● WORK INSTRUCTION
Two lines below mark the span: the one containing "Je suis ravie que la lecture t’ait plu." and the one containing "Understanding (MOU) on". Set down both, plus every line between, exactly as they stand, and nothing else.

● MATERIAL TO PROCESS
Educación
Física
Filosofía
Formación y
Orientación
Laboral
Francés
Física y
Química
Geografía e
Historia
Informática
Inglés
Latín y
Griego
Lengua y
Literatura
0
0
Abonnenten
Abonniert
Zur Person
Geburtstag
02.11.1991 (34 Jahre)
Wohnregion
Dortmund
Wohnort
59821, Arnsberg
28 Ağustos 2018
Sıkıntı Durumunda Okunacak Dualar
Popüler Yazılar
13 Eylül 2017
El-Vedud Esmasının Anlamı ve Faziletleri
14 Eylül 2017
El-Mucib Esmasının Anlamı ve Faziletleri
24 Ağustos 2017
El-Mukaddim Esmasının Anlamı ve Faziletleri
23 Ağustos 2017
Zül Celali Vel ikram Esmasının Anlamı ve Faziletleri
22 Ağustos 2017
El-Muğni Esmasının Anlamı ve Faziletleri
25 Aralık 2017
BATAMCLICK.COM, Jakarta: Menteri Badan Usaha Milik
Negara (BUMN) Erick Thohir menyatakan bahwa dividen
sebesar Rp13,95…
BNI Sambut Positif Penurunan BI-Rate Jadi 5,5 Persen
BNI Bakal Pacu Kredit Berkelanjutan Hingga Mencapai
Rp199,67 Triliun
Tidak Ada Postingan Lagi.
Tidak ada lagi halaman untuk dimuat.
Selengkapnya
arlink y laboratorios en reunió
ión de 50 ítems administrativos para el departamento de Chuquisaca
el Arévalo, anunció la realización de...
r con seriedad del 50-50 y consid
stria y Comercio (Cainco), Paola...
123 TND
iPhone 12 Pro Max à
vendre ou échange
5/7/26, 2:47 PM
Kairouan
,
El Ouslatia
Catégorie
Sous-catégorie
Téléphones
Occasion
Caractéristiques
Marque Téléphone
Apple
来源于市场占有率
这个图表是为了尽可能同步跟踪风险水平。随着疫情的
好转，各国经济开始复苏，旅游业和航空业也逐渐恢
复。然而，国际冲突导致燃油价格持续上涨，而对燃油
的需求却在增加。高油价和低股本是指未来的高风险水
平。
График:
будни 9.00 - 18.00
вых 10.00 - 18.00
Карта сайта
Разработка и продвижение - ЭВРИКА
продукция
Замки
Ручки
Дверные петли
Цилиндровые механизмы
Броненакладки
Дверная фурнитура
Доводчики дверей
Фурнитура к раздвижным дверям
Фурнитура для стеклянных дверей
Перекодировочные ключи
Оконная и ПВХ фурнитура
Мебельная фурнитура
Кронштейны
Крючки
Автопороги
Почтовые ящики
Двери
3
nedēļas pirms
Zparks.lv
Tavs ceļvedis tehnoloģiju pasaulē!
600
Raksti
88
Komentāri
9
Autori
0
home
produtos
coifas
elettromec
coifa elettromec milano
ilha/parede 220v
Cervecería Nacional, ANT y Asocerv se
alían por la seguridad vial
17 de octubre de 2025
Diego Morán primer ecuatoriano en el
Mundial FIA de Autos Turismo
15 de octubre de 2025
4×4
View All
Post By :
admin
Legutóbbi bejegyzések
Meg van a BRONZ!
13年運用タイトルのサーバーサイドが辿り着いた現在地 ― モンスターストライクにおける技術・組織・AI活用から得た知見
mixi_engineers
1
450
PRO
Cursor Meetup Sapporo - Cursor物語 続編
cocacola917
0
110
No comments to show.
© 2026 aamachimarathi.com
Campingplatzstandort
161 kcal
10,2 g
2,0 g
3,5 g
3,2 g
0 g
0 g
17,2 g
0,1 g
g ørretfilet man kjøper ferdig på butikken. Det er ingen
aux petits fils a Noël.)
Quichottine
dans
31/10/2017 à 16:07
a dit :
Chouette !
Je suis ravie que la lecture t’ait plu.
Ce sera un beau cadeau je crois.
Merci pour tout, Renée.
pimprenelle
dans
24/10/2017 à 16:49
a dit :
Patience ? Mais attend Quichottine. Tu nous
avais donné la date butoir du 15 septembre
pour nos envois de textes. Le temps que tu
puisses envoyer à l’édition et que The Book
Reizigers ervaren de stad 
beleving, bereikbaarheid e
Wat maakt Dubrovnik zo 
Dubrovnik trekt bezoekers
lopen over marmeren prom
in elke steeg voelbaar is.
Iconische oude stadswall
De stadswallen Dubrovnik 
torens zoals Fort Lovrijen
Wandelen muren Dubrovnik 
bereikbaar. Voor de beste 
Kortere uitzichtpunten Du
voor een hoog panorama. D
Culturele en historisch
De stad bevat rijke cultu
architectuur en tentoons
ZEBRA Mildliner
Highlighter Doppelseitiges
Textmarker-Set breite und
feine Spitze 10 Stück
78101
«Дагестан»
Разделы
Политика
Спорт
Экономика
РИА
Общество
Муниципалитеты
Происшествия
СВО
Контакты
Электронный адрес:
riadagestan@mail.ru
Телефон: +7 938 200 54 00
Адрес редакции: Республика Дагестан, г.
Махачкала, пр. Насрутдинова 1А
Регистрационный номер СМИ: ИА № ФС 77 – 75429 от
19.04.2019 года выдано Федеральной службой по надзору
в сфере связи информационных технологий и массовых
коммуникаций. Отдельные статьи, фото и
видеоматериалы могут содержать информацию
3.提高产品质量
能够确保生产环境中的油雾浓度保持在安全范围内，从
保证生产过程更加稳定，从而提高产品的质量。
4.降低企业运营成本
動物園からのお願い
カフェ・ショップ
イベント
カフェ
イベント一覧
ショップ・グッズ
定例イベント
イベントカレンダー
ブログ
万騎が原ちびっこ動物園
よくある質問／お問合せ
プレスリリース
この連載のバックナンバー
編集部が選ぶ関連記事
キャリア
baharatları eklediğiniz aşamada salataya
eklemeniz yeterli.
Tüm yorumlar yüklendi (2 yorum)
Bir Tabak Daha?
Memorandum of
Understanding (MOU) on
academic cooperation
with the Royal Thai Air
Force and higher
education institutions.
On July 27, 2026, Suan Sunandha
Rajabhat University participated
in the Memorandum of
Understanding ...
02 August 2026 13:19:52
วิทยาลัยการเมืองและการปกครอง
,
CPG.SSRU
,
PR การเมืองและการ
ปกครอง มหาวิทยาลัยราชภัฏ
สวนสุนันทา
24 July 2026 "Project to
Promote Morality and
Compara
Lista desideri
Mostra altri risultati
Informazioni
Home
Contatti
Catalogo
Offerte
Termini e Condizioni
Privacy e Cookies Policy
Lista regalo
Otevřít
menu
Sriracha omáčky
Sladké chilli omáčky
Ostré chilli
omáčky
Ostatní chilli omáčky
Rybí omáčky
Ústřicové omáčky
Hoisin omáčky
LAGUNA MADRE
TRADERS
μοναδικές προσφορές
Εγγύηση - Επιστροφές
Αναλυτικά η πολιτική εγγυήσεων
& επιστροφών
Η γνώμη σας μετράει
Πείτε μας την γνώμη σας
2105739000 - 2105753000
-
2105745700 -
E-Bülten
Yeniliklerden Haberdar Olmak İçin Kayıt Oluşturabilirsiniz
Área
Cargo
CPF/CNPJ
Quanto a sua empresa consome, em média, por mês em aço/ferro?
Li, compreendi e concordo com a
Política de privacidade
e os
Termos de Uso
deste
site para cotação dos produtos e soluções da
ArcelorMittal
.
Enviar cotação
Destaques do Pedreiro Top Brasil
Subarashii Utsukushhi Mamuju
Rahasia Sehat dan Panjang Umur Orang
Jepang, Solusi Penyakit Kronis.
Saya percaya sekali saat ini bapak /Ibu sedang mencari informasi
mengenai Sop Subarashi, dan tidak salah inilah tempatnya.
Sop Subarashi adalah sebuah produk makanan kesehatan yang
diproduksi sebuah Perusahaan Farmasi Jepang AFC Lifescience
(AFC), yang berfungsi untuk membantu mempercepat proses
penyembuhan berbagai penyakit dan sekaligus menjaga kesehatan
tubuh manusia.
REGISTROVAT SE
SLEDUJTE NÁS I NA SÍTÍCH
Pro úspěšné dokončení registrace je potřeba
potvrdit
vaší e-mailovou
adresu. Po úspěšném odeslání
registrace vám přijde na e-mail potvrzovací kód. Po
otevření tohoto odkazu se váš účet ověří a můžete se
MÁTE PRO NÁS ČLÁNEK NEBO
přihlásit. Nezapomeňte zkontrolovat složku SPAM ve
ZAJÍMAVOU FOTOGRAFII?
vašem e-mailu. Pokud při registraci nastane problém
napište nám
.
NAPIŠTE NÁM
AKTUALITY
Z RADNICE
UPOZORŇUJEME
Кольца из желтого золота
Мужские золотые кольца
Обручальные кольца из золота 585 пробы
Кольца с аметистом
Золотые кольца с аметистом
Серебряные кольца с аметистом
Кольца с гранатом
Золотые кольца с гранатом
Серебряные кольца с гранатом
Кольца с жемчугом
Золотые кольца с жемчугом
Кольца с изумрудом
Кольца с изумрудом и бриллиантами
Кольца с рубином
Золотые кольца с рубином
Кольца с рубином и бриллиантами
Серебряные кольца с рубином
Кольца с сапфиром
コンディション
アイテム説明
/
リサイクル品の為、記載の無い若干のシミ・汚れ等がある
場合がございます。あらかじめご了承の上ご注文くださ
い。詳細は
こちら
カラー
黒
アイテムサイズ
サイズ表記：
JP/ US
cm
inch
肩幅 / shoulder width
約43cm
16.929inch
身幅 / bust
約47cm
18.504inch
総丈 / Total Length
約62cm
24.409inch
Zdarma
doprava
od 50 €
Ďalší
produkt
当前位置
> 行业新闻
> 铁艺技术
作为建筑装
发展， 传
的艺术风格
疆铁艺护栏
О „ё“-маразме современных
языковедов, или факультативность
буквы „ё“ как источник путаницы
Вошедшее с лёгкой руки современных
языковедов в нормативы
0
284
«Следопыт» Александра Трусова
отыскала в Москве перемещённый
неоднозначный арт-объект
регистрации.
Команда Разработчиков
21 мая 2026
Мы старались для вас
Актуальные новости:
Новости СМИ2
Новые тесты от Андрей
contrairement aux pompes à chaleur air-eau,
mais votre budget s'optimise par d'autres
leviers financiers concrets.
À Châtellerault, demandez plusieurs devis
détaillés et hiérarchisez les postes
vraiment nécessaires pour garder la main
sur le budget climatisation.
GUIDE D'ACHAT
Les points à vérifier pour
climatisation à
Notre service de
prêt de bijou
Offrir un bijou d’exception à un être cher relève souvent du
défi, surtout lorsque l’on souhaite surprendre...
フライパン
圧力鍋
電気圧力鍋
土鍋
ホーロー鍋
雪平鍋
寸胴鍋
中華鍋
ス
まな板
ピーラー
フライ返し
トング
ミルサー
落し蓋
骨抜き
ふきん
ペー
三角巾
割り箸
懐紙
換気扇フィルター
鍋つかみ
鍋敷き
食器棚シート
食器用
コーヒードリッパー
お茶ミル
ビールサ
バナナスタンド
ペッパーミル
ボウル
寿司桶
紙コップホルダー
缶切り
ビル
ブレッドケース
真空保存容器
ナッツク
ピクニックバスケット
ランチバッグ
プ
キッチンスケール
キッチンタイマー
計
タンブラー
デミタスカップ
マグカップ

● FINAL ANSWER
Je suis ravie que la lecture t’ait plu.
Ce sera un beau cadeau je crois.
Merci pour tout, Renée.
pimprenelle
dans
24/10/2017 à 16:49
a dit :
Patience ? Mais attend Quichottine. Tu nous
avais donné la date butoir du 15 septembre
pour nos envois de textes. Le temps que tu
puisses envoyer à l’édition et que The Book
Reizigers ervaren de stad 
beleving, bereikbaarheid e
Wat maakt Dubrovnik zo 
Dubrovnik trekt bezoekers
lopen over marmeren prom
in elke steeg voelbaar is.
Iconische oude stadswall
De stadswallen Dubrovnik 
torens zoals Fort Lovrijen
Wandelen muren Dubrovnik 
bereikbaar. Voor de beste 
Kortere uitzichtpunten Du
voor een hoog panorama. D
Culturele en historisch
De stad bevat rijke cultu
architectuur en tentoons
ZEBRA Mildliner
Highlighter Doppelseitiges
Textmarker-Set breite und
feine Spitze 10 Stück
78101
«Дагестан»
Разделы
Политика
Спорт
Экономика
РИА
Общество
Муниципалитеты
Происшествия
СВО
Контакты
Электронный адрес:
riadagestan@mail.ru
Телефон: +7 938 200 54 00
Адрес редакции: Республика Дагестан, г.
Махачкала, пр. Насрутдинова 1А
Регистрационный номер СМИ: ИА № ФС 77 – 75429 от
19.04.2019 года выдано Федеральной службой по надзору
в сфере связи информационных технологий и массовых
коммуникаций. Отдельные статьи, фото и
видеоматериалы могут содержать информацию
3.提高产品质量
能够确保生产环境中的油雾浓度保持在安全范围内，从
保证生产过程更加稳定，从而提高产品的质量。
4.降低企业运营成本
動物園からのお願い
カフェ・ショップ
イベント
カフェ
イベント一覧
ショップ・グッズ
定例イベント
イベントカレンダー
ブログ
万騎が原ちびっこ動物園
よくある質問／お問合せ
プレスリリース
この連載のバックナンバー
編集部が選ぶ関連記事
キャリア
baharatları eklediğiniz aşamada salataya
eklemeniz yeterli.
Tüm yorumlar yüklendi (2 yorum)
Bir Tabak Daha?
Memorandum of
Understanding (MOU) on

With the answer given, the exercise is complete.